[X86] Memory folding tables in x86 backend

Hi all,

Memory fold tables: Two way mapping of each register-form instruction to its corresponding memory-form instruction. E.g. Mapping ‘X86::ADD32rr’ to ‘X86::ADD32rm’.

Few months ago I started an effort to auto-generate the X86 memory folding tables currently held under lib/Target/X86/X86InstInfo.cpp as huge manually-maintained static arrays.

Automating the tables would reduce the maintenance burden for developers to repeatedly update them with every new (foldable) instruction added to X86 backend, and would provide us with all the missing entries (mostly AVX512 instructions).

After considering different approaches for generating the tables, it was decided that a TableGen backend would fit our needs the best, using the encoding information of the instructions (from .td files) to apply the matching between pairs.

Our main assumption was that two forms of the same instruction (register & memory forms) must share the same encoding information except for the part responsible for “How are the parameters passed to the instruction”, where one version defines one of its parameters to be a register while the other version defines it to be a memory operand, and all other parameters passed the same way in both versions.

Throughout the development of the backend, some exceptions were discovered. Some instructions has different behavior in their register and memory forms, for example, “bt” instruction (bit-test), which in its register form the relevant bits of the register parameter are the first 4, 5 or 6 bits (depending on mode and register size) while in the memory-folded instruction, the relevant bits of the memory operand are the first 16, 32 or 64 bits.

A TableGen backend was created for this purpose and committed in https://reviews.llvm.org/rL304088, including a small list of exceptions for cases similar to the bit-test instruction above.

After the patch was committed, two more exceptions were found which led to reverting the patch (https://reviews.llvm.org/rL304762).

Looking for safe-alternatives that will assure us correctness of each added entry, we narrowed our options to the following 3:

1- Recommitting TableGen’s backend as “disable by default”:

a- prepare a full instruction list of the exceptions in X86 ISA.

b- Mark these instructions with special flag to indicate illegal folding.

c- Integrate the backend into llorg while disabling it by default.

d- Provide a compile-time validation mechanism to make sure the pass does not break (as it’s not included in LLVM’s build).

e- Run the pass every defined period of time (1 week/2 weeks/1 month/2 months):

· If changes appear (new entries):

  • Make sure the entries are legal.

  • If they are not, add them to the exception list.

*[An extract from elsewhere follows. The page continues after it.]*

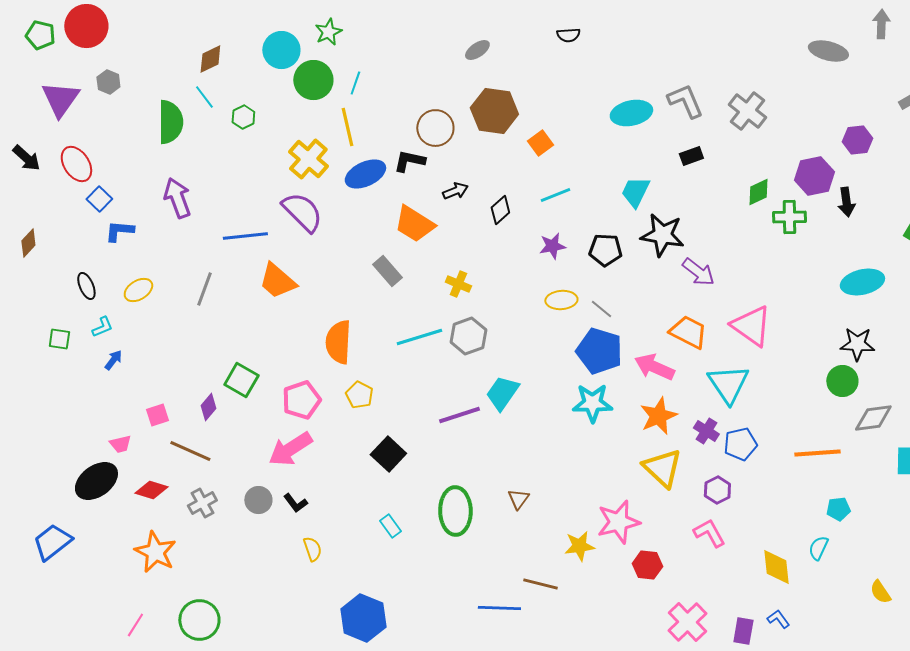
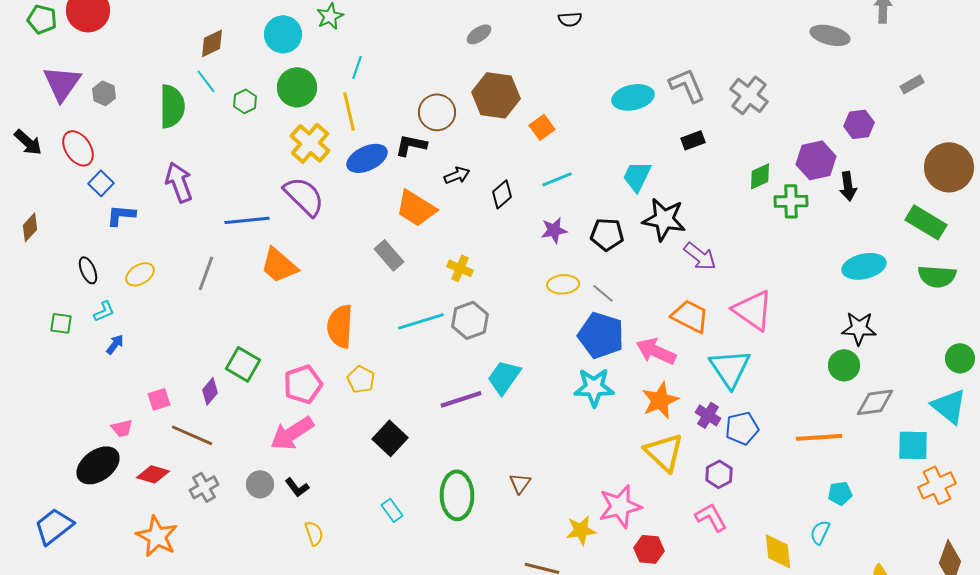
green circle: (313, 80) -> (297, 87), moved
gray hexagon: (108, 82) -> (104, 93), moved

· If any changes made, commit them.

2- Recommitting TableGen’s backend while limiting the instructions to AVX512 and earlier.

a- prepare a full instruction list of the exceptions in X86 ISA.

b- Mark these instructions with special flag to indicate illegal folding.

c- Integrate the backend into llorg while limiting the generated instructions to be part of AVX512 extension or earlier.

d- If a new generation of instructions is added, go back to step ‘a’, and after we are sure everything is ok allow these instructions to be tablegened.

3- Give up on the auto-generation idea and manually update the current tables iteratively with new chunks of instructions until full state is achieved.

P.s. The TableGen backend emits more than 5200 entries, while the known exception at this point are ~20.

We prefer options #1/#2 as they remove the manual maintenance of these huge tables where there is high potential of adding new bugs, and reduce it to a one-man once-a-month/once for each new instruction generatiom work.

Please share your opinions with us.

Thanks,

Ayman Musa

Why can't you do a variation of this by tagging the instructions with a
flag? I.e. for the rm variant, add a flag that says "this has an
equivalent register operand version". Given that a lot of the instruction
patterns are created via multi-classes, I would expect that to require a
lot less than 5200 updates.

Joerg

+1 An opt-in ‘GenerateMemoryFolding’ style flag (defaulting to false) seems safer to me than than trying to ensure you’ve correctly flagged all illegal instruction fold.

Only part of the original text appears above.